Tam 2 yıl önce bugünlerde Silivri’deki mahkemenin kapıları kapatıldı ve TSK’ın en seçkin askerleri tutsak edildi. Asırlık komplo ve itfiranın 3. yılında sadece tutuklu askerlerin yakınları değil aydını, hukukçusu, sendikacısı, sanatçısı, gazeteci ve yazarlarıyla milletin her kesimi “Sessiz Çığlık”ı hak, adalet ve Türkiye’nin gür sesine çevirdi.
Vardiya Bizde Platformu’nun bugün Ankara Sakarya Caddesi’ndeki eylemde -görebildiklerimi sayıyorum, göremediklerim affetsin- Cumhuriyet Kadınları Birliği Başkanı Avukat Şanal Sarıhan, Türkiye Gençlik Birliği Başkanı İlker Yücel, Eğitimci Mahiye Morgül, eski bakanlardan Yaşar Okuyan, Yazar Nihat Genç, Gazeteci-Yazar Yavuz Selim Demirağ konuşmaları ve varlıklarıyla önce cezaevindekilerin, sonra onların yakınlarına güç ve moralle birlikte “komplonun sonunun göründüğü” mesajı verdiler.
Sakarya Meydanı’nda bugün emekli Tuğamiral Cem Çakmak’ın Silivri’den gönderdiği mektup okundu. Çakmak Amiral şöyle seslendi meydandakilere:
“Sevgili Dostlar,
Türk hukuk ve adalet tarihinin kara CUMA’sı olarak hatırlanacak Balyoz tutuklamalarının ve esaretimizin 2. yıldönümünde Silivri’den sevgi ve saygılarımı iletiyorum.
Yaşadığımız esareti bir kenara bırakırsak, bu süreçte maruz kalınan komplo ve iftiraların telafi edilemez sonuçları tarih sayfalarında ‘insanlık suçu’ olarak yerini almıştır.

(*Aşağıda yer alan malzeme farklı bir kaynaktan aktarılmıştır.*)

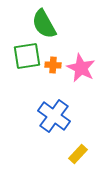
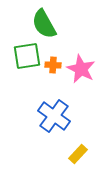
pink star: moved 1 px down
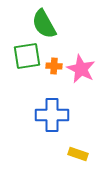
orange cross: moved 1 px right, 1 px down
blue cross: moved 2 px left, 1 px up; rotated 36 degrees counterclockwise
yellow rectangle: rotated 66 degrees clockwise
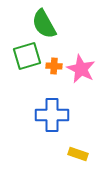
green square: rotated 8 degrees counterclockwise
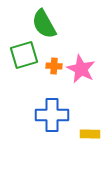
green square: moved 3 px left, 1 px up
yellow rectangle: moved 12 px right, 20 px up; rotated 18 degrees counterclockwise
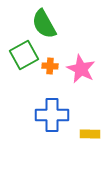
green square: rotated 12 degrees counterclockwise
orange cross: moved 4 px left
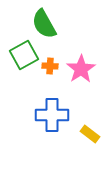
pink star: rotated 12 degrees clockwise
yellow rectangle: rotated 36 degrees clockwise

Şerefine ve onuruna saldırılan silah arkadaşlarımız canlarına kıymış,
Üzüntü ve acılara dayanamayan aile büyüklerimiz aramızdan ayrılmış,
Çocuklarımız okul sıralarında, ‘senin baban darbeci mi? Yoksa casus mu?’ gibi sorulara muhatap kalmış, psikolojik tedavi olmak zorunda bırakılmış,
Ailele parçalanmış,
Demir parmaklıklar telli duvaklı gelinleri misarif etmiştir.
Silahlı Kuvvetlerimizin seçkin subayları sahte CD’lerle tasfiye edilirken, bundan büyük ölçüde aileler de nasibi almış, herbiri bir kitap konusu olarak dramatik hadiseler yaşanmıştır.

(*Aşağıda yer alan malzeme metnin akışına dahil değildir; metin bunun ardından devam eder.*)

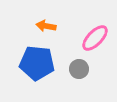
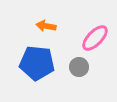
gray circle: moved 2 px up
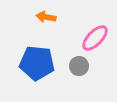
orange arrow: moved 9 px up
gray circle: moved 1 px up
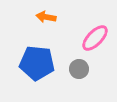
gray circle: moved 3 px down
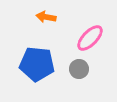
pink ellipse: moved 5 px left
blue pentagon: moved 1 px down
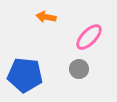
pink ellipse: moved 1 px left, 1 px up
blue pentagon: moved 12 px left, 11 px down
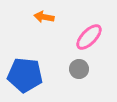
orange arrow: moved 2 px left
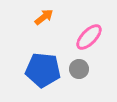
orange arrow: rotated 132 degrees clockwise
blue pentagon: moved 18 px right, 5 px up
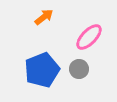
blue pentagon: moved 1 px left; rotated 28 degrees counterclockwise
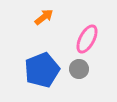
pink ellipse: moved 2 px left, 2 px down; rotated 16 degrees counterclockwise
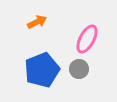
orange arrow: moved 7 px left, 5 px down; rotated 12 degrees clockwise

Ancak çekilen acılar içeride bizleri, dışarıda sizleri daha dirençli hale getirmiş ve güçlendirmiştir. Bugün ise düzenlenen tertibin hemen hemen bütün izleri ortaya çıkmıştır.
Dolayısıyla sorun artık bizlerin ne kadar tutuklu kaldığı veya kalacağı değildir. Sorun, bu tertibi hazırlayan ve devletin içine sızmış bulunan bu çetenin ortaya çıkarılmamasıdır. Sorumlu ve yetkili makamda bulunanlara sesleniyorum; Bu çetenin devletin bekasını tehdit ettiğinin farkında mısınız?”

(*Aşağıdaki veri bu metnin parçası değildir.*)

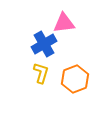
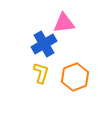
orange hexagon: moved 2 px up
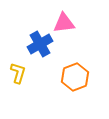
blue cross: moved 4 px left
yellow L-shape: moved 23 px left
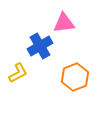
blue cross: moved 2 px down
yellow L-shape: rotated 45 degrees clockwise
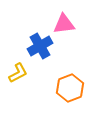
pink triangle: moved 1 px down
orange hexagon: moved 5 px left, 11 px down
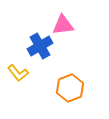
pink triangle: moved 1 px left, 1 px down
yellow L-shape: rotated 80 degrees clockwise
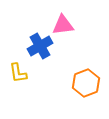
yellow L-shape: rotated 30 degrees clockwise
orange hexagon: moved 16 px right, 5 px up
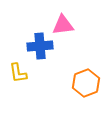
blue cross: rotated 25 degrees clockwise
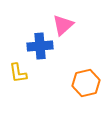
pink triangle: rotated 35 degrees counterclockwise
orange hexagon: rotated 8 degrees clockwise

Çakmak Amiral mektubuna, bir de 21 Eylül 2012 yani Balyoz kararının verildiği gün yazdığı şu şiirini eklemişti:
Girdiler içeri, üzerlerinde kara cübbeleri
Kin ve nefret dolu gözbebekleri
Utanç içinde benlikleri
Biliyorlar masumdu hapsettikleri
Dizdiler önlerine askerleri
“Korkuyoruz” diyemezdi ya devletin hakimleri
Ayağa kaldırdılar vatanseverleri
Okudular adaletin kusacağı hükümleri
Mümkün olsa idamdı istekleri
Mübbet idi yetindikyeri
Hukuk, adalet diye belirttikleri
Ortaçağın ta kendisiydi dirilttikleri
Babalık hakkıydı göz diktikleri
Çocukların gözyaşlarıydı sevindikleri
Bedelini bilmeden söyledikleri
Bir ulusun geleceği idi öldürdükleri
Çocukların bile: “Adalet istiyoruz!” diye bağırdığı bugünkü eylem, adaletin ruhuna lokma dağıtılması ile sona erdi.
Önümüzdeki haftaki eylemde daha kalabalık olalım e mi… Yüreği Türkiye ve Türklük için çarpan herkesi Sakarya Meydanı’na bekliyorum!